Shelby’s head spun. She couldn’t drive while under the influence of hysteria, as confirmed by the driver behind her who furiously waved his middle finger at her. But there was no place to pull over, and no way to get Lauren to stop talking.

“Things haven’t been great. You were right. But I never thought he’d pick up and leave. What are we going to do?”

“What do you mean we?” Shelby tried to steer while holding the phone in the cradle of her neck. “He’d didn’t leave me, he left you.”

“No, he left both of us, Shel. You’re carrying his child.”

“So what?” Shelby shouted over traffic. “We had a deal, remember? This Bud’s for you.”
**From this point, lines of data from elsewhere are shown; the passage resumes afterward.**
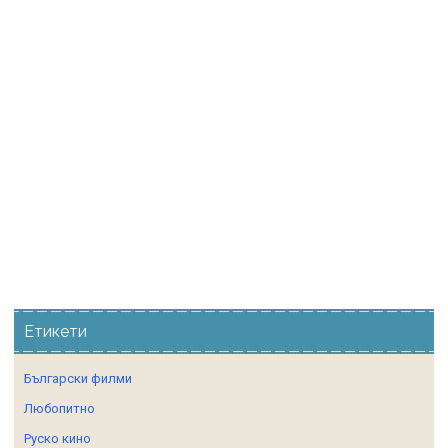
Етикети
Български филми
Любопитно
Руско кино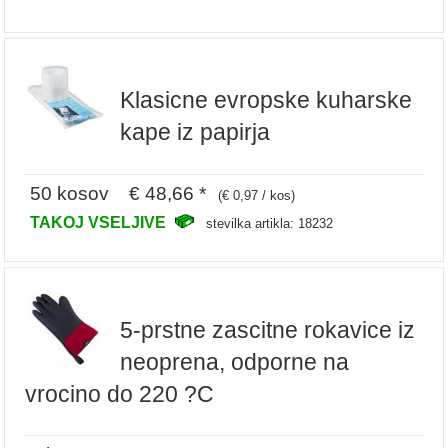
Klasicne evropske kuharske
kape iz papirja
50 kosov € 48,66 *
(€ 0,97 / kos)
TAKOJ VSELJIVE
stevilka artikla: 18232
5-prstne zascitne rokavice iz
neoprena, odporne na
vrocino do 220 ?C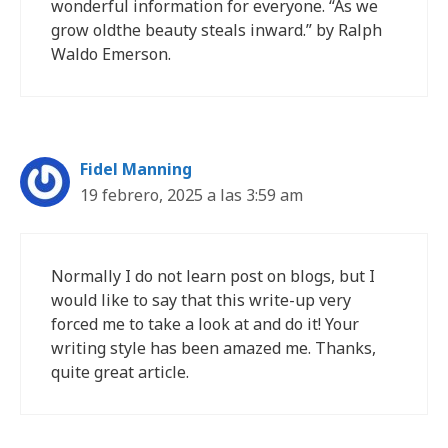
wonderful information for everyone. “As we
grow oldthe beauty steals inward.” by Ralph
Waldo Emerson.
Fidel Manning
19 febrero, 2025 a las 3:59 am
Normally I do not learn post on blogs, but I
would like to say that this write-up very
forced me to take a look at and do it! Your
writing style has been amazed me. Thanks,
quite great article.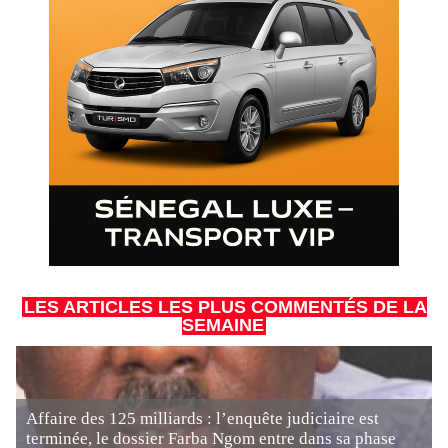
LES ARTICLES LES PLUS COMMENTÉS DE LA
SEMAINE
Affaire des 125 milliards : l’enquête judiciaire est
terminée, le dossier Farba Ngom entre dans sa phase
“I know. I know,” Lauren whimpered. “Where are you?”

“The Whitestone Bridge.”

“Are you serious? Be careful. You could have an accident!”

“The odds are good,” Shelby looked in her rearview mirror to see if the hostile man behind her was still on her tail. Fortunately, he was busy picking his nose. “Hold on. Traffic is slowing down. We’re getting close to the bridge.”
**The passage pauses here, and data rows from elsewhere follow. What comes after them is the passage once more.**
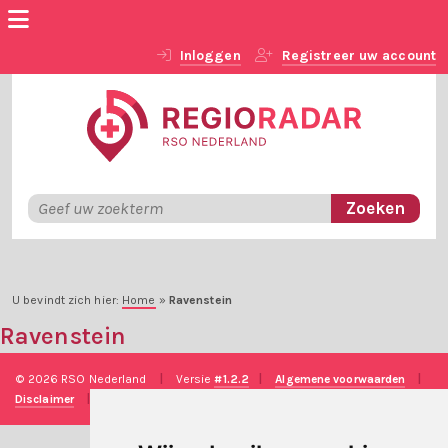
Inloggen
Registreer uw account
U bevindt zich hier:
Home
»
Ravenstein
Ravenstein
© 2026 RSO Nederland
|
Versie
#1.2.2
|
Algemene voorwaarden
|
Disclaimer
|
Privacy verklaring
|
Technische realisatie
Sieronline B.V.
Shelby scrambled for change in the ashtray, then tried focusing on Lauren, all the while trying to avoid ramming into the limo in front of her. “Tell me exactly what happened.”

Lauren tried to control her sobbing. “He…We found out yesterday…Oh, my God. You’re going to kill me.”

“What?” Shelby screamed. “I can’t hear you that great.”

“He said he couldn’t go through with it,” she shouted. “That the whole thing was too crazy.”

“But he was the one who came up with the idea in the first place.”

“Yes, but that was before…that was before we knew…Dr. Kessler’s office called yesterday. They got your test results back.”

“Oh my God. Is there a problem?” Shelby started to feel light headed. “Are we talking Down’s syndrome? Missing fingers and toes?”

“No, nothing like that.”

“Well, okay then. What could be so terrible?”

“Um…you see…they think it’s more than one,” Lauren blurted.

“Come again,” Shelby screamed. “Did you say more than one?”

“Yes.” Lauren started to bawl.

“Are you freakin’ kidding me?” Shelby slammed on the brakes, screeching so loud the sound probably reverberated for miles. Miraculously, the alert driver behind her avoided a collision.

Shelby put on her flashers, causing drivers to have to merge into one lane. As they honked and cursed, she heard Lauren say something about two fetal sacs showing up in the sonogram.